# Breeding Jade Head Guppy's (Beginner)



## SBDTHUR (Jun 15, 2007)

I just recently bought 3 Jade guppys, along with a breeding "chamber" thing. First off I was hoping I could keep them in the breeding section because my gouramis have been eye'ing them. There kept in a 30 gallon fish tank with other fish, but inside the breeding chamber. There is proper filtration and the level's are currently at.

pH - 6.5
kH - 160 ppm
GH - 120 ppm
NO2 - 1.0 ppm
NO3 - 10 ppm
Temp - 80 F

What I need to know is, how fast will they breed? How many egg's will they lay? What are the proper water setting's for the best outcome? How can I tell the diffrence between male/female? How can I tell if one is pregnant? Any thing else that could be helpful? 

Thanks so much,
Chris


----------



## Chaos553 (Apr 2, 2007)

Guppy's for one, are livebearers, which means that the male fertilizes the eggs in the females sac, then the fry hatch in her sac and when they are ready, she spits them out. So you won't have to worry about the eggs getting eaten, just the fry. 

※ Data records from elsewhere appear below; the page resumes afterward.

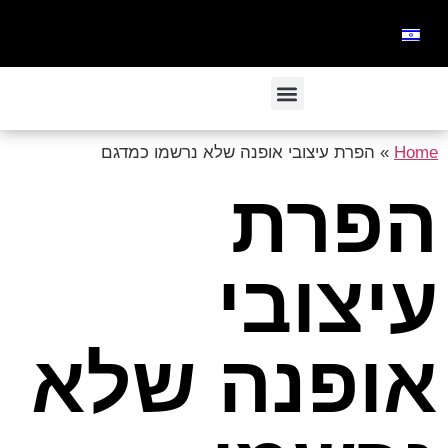
Home
»
הפרת עיצובי אופנה שלא נרשמו כמדגם
הפרת
עיצובי
אופנה שלא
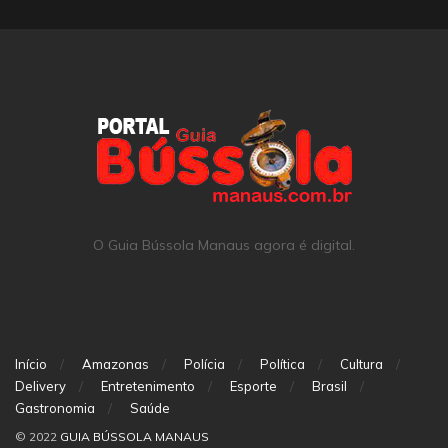
O Guia Bússola Manaus agora é digital.
Início
Amazonas
Polícia
Política
Cultura
Delivery
Entretenimento
Esporte
Brasil
Gastronomia
Saúde
© 2022
GUIA BÚSSOLA MANAUS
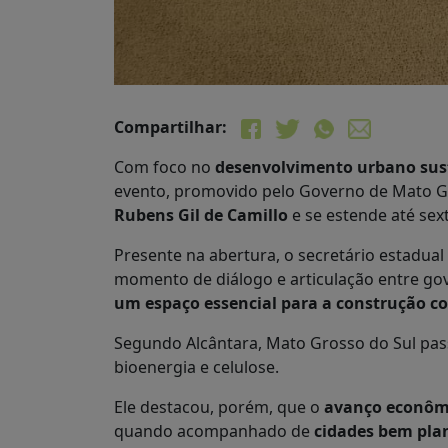
Compartilhar:
Com foco no
desenvolvimento urbano sus
evento, promovido pelo Governo de Mato Gr
Rubens Gil de Camillo
e se estende até sexta
Presente na abertura, o secretário estadual
momento de diálogo e articulação entre gov
um espaço essencial para a construção co
Segundo Alcântara, Mato Grosso do Sul pass
bioenergia e celulose.
Ele destacou, porém, que o
avanço econômi
quando acompanhado de
cidades bem plan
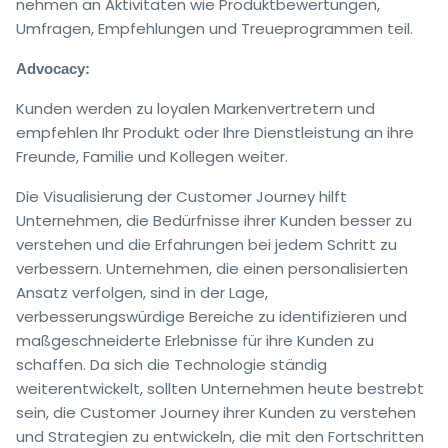
nehmen an Aktivitäten wie Produktbewertungen,
Umfragen, Empfehlungen und Treueprogrammen teil.
Advocacy:
Kunden werden zu loyalen Markenvertretern und
empfehlen Ihr Produkt oder Ihre Dienstleistung an ihre
Freunde, Familie und Kollegen weiter.
Die Visualisierung der Customer Journey hilft
Unternehmen, die Bedürfnisse ihrer Kunden besser zu
verstehen und die Erfahrungen bei jedem Schritt zu
verbessern. Unternehmen, die einen personalisierten
Ansatz verfolgen, sind in der Lage,
verbesserungswürdige Bereiche zu identifizieren und
maßgeschneiderte Erlebnisse für ihre Kunden zu
schaffen. Da sich die Technologie ständig
weiterentwickelt, sollten Unternehmen heute bestrebt
sein, die Customer Journey ihrer Kunden zu verstehen
und Strategien zu entwickeln, die mit den Fortschritten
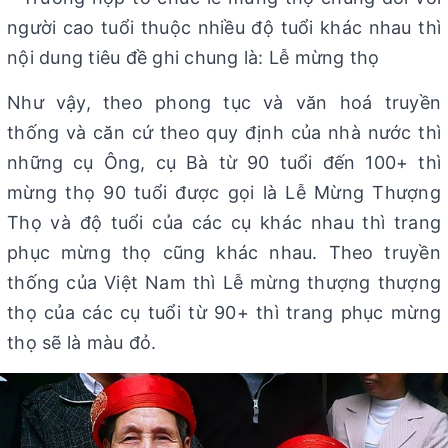
người cao tuổi thuộc nhiều độ tuổi khác nhau thì
nội dung tiêu đề ghi chung là: Lễ mừng thọ
Như vậy, theo phong tục và văn hoá truyền
thống và căn cứ theo quy định của nhà nước thì
những cụ Ông, cụ Bà từ 90 tuổi đến 100+ thì
mừng thọ 90 tuổi được gọi là Lễ Mừng Thượng
Thọ và độ tuổi của các cụ khác nhau thì trang
phục mừng thọ cũng khác nhau. Theo truyền
thống của Việt Nam thì Lễ mừng thượng thượng
thọ của các cụ tuổi từ 90+ thì trang phục mừng
thọ sẽ là màu đỏ.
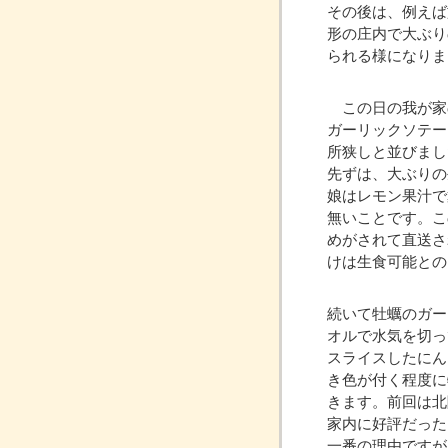
その後は、例えば
形の庄内で大ぶり
られる様になりま
この日の我が家
ガーリックソテー
所狭しと並びまし
先ずは、大ぶりの
娘はレモン果汁で
無いことです。こ
めがされて直送さ
けは生食可能との
続いて牡蠣のガー
オルで水気を切っ
スライスしたにん
き色が付く程度に
きます。前回は北
家内に好評だった
一番の理由ですが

I've had a 20g full of guppies for the past year and a half, and I really havent had trouble breeding them since it just happens. 

After the female spits out the fry, she'll most likey spit out another batch in a good 20-30 days depending on if you leave the female(s) in with the male(s).

Males are more flashier than females meaning that their tails are decorated with intense colors and patterns. Females on the other hand are less colorful and look more like regular feeder guppies and definitely alot bigger than males. 

You'll know when a female is pregnant...trust me  

One tip I can add is that feeding your male and female meaty foods, such as blood worms, blackworms, or brine shrimp might have an effect on your fry. I used blood worms one time and ended up getting larger more colorful fry than my second batch, even though the second time wasnt on purpose. 

Good luck with your breeding!


----------



## blcknwitecuban (Apr 17, 2006)

theres not much u can do to get guppies to breed. females are like always pregnant and can have several broods with one "encounter" and, depending on the tank mates, should be fine w/o a breeding trap. 

when the female is ready to give birth she will be very plump and supposedly squarish in shape, though i never noticed it with mine. also the female will probably not swim and "graceful" and might be more aggressive and looking for a place to give birth


----------